Could you find every line in the records below that contains the word "ремня" and copy it?

◆ DATA TO PROCESS ◆
────────────────────────────────────────
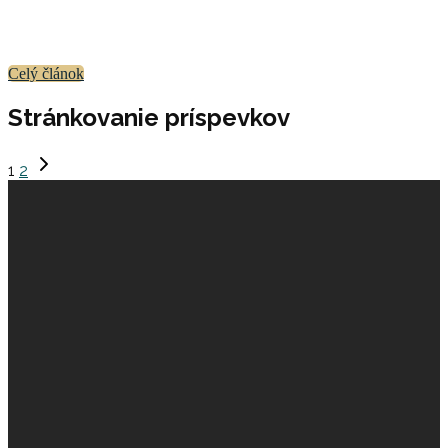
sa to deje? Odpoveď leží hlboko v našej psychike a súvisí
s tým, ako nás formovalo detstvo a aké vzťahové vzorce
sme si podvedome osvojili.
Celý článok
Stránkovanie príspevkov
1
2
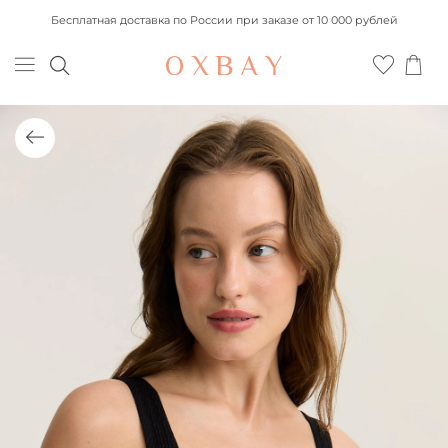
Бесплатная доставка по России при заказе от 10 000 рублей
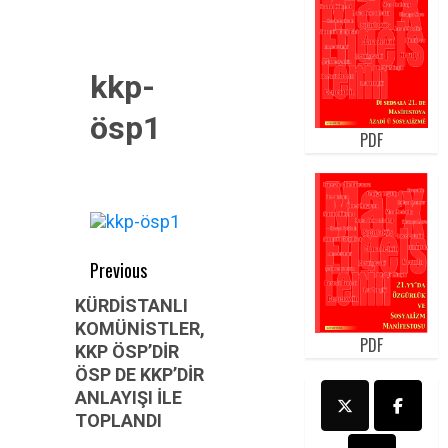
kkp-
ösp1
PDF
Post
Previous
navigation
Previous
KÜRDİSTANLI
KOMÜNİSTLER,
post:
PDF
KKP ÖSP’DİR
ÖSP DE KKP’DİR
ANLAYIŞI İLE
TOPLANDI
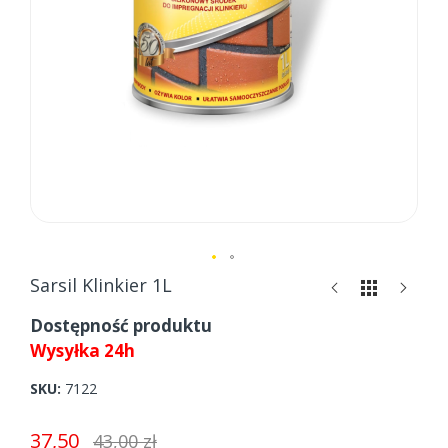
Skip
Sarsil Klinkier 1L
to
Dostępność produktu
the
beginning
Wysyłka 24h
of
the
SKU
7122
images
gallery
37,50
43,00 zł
────────────────────────────────────────
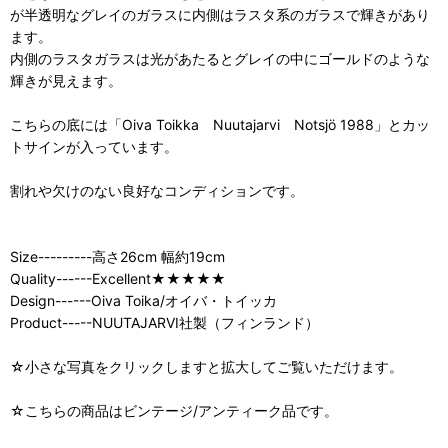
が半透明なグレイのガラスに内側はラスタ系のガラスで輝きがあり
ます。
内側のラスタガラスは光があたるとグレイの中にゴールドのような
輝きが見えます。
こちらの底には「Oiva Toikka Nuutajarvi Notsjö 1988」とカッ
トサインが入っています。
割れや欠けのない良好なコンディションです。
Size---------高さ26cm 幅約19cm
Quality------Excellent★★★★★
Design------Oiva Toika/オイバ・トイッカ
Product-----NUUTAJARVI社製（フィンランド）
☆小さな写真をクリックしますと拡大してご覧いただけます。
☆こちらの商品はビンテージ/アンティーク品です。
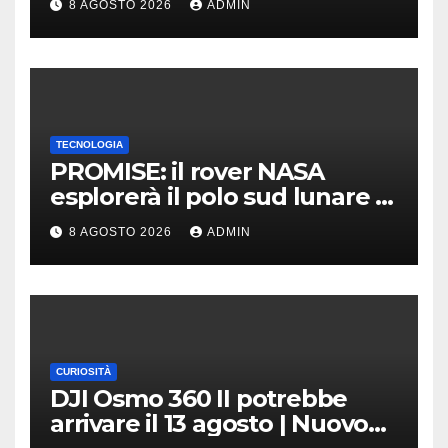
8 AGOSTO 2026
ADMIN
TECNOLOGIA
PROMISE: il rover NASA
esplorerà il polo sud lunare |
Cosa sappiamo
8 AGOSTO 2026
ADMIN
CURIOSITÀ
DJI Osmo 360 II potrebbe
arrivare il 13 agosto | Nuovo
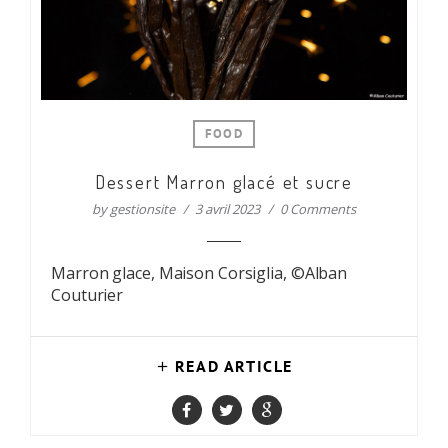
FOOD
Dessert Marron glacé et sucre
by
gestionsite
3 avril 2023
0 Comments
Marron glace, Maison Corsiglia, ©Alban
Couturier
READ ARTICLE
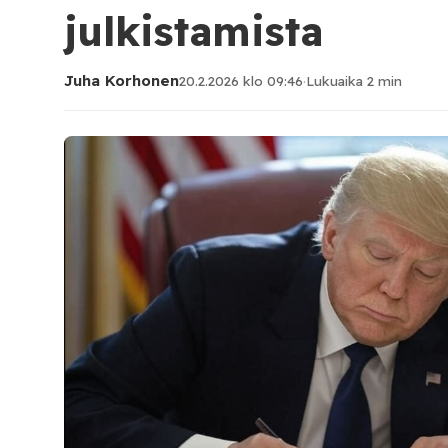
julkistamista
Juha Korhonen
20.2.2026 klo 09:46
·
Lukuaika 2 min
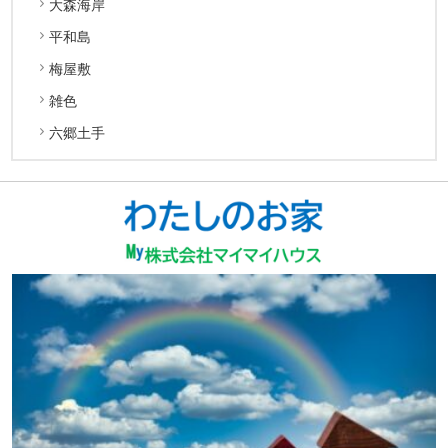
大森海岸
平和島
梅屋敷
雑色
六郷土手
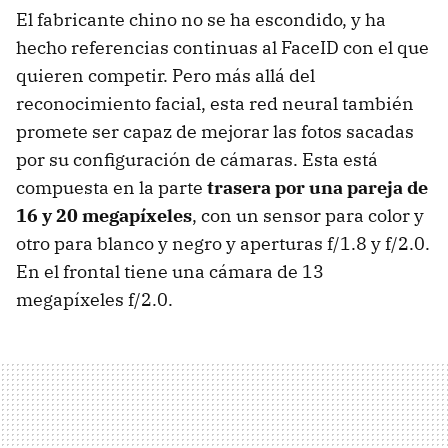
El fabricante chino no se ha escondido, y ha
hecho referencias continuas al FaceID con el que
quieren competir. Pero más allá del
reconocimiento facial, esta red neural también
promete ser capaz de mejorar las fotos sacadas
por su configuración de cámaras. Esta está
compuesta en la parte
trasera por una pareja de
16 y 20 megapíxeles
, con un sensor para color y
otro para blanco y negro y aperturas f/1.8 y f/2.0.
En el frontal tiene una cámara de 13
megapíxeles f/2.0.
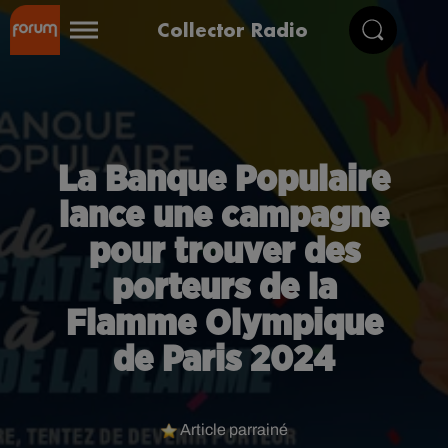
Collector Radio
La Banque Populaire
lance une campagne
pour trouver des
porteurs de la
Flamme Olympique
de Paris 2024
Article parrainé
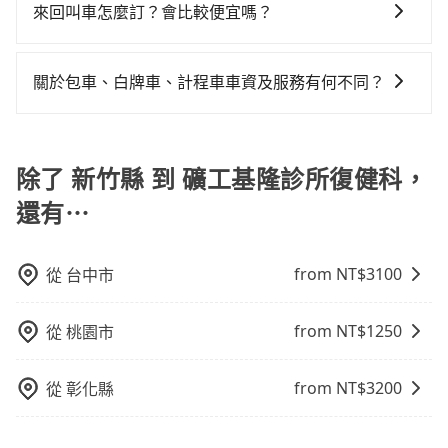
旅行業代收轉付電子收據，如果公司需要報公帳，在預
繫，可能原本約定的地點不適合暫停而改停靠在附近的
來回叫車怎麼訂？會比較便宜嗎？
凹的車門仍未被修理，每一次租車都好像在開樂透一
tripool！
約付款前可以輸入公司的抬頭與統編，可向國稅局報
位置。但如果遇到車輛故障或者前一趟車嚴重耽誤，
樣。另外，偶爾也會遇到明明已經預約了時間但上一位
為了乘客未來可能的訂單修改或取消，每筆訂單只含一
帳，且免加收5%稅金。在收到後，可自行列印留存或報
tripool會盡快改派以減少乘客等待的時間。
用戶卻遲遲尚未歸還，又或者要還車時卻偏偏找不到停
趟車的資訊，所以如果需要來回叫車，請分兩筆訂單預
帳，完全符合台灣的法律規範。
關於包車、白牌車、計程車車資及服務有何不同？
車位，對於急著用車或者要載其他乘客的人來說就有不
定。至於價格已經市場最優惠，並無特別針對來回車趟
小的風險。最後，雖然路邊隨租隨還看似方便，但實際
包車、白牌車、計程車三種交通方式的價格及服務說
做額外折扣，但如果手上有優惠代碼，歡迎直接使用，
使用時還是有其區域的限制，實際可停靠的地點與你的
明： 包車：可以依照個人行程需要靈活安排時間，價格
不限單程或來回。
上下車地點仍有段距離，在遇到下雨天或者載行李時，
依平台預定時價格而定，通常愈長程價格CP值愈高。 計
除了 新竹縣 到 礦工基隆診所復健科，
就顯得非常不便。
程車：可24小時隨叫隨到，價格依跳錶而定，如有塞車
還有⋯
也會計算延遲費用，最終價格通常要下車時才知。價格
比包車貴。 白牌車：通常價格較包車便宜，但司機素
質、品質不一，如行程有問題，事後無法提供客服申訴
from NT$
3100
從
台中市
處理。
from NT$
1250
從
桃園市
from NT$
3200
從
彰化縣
────────────────────────────────────────
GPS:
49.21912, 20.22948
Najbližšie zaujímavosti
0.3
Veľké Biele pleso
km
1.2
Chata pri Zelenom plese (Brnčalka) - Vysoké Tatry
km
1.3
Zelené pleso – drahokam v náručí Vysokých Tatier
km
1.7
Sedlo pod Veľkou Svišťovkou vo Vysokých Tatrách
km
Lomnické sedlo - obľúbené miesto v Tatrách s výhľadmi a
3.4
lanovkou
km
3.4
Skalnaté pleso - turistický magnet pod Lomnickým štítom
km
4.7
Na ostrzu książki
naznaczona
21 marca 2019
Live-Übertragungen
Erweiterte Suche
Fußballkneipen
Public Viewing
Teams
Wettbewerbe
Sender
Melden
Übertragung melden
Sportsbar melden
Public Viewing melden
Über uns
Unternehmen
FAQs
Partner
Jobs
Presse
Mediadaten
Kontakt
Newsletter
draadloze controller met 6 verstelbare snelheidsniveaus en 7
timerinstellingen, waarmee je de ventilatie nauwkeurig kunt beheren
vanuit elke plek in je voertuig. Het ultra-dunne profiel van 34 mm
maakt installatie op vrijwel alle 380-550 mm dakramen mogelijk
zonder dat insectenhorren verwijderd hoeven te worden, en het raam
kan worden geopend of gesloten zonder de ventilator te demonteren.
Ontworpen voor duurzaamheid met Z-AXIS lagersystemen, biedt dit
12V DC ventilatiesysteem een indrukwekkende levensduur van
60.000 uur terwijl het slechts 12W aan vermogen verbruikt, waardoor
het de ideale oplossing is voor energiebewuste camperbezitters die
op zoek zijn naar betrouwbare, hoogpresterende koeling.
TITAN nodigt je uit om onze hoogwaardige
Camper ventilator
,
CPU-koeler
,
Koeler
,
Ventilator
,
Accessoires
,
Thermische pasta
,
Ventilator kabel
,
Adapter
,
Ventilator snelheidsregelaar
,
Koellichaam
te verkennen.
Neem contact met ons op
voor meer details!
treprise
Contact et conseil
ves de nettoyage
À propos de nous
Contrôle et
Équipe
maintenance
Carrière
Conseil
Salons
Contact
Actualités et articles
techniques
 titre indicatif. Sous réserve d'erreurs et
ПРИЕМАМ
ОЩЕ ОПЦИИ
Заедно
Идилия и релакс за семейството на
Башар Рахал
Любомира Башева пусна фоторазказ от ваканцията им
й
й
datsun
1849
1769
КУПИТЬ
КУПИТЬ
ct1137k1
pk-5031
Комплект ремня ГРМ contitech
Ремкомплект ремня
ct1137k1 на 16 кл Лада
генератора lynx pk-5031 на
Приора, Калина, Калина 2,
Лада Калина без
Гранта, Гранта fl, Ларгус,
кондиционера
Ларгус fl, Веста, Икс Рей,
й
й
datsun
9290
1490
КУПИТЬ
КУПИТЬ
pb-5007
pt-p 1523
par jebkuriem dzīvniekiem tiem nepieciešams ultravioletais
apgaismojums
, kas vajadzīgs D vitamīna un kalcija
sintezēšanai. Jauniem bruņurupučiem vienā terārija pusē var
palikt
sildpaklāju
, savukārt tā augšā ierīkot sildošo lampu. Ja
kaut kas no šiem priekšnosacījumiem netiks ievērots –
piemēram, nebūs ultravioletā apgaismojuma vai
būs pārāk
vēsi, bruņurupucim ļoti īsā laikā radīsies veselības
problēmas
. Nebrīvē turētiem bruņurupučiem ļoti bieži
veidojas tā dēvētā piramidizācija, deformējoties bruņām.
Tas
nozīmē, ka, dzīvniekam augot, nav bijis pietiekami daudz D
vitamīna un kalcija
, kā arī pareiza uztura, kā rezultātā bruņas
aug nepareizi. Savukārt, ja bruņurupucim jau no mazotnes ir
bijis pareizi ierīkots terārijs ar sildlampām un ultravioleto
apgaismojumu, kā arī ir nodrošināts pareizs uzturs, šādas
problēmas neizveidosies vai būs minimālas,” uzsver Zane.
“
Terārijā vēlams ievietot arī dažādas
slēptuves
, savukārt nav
────────────────────────────────────────
◆ SOLVED EXERCISE ◆
Комплект ремня ГРМ contitech
Ремкомплект ремня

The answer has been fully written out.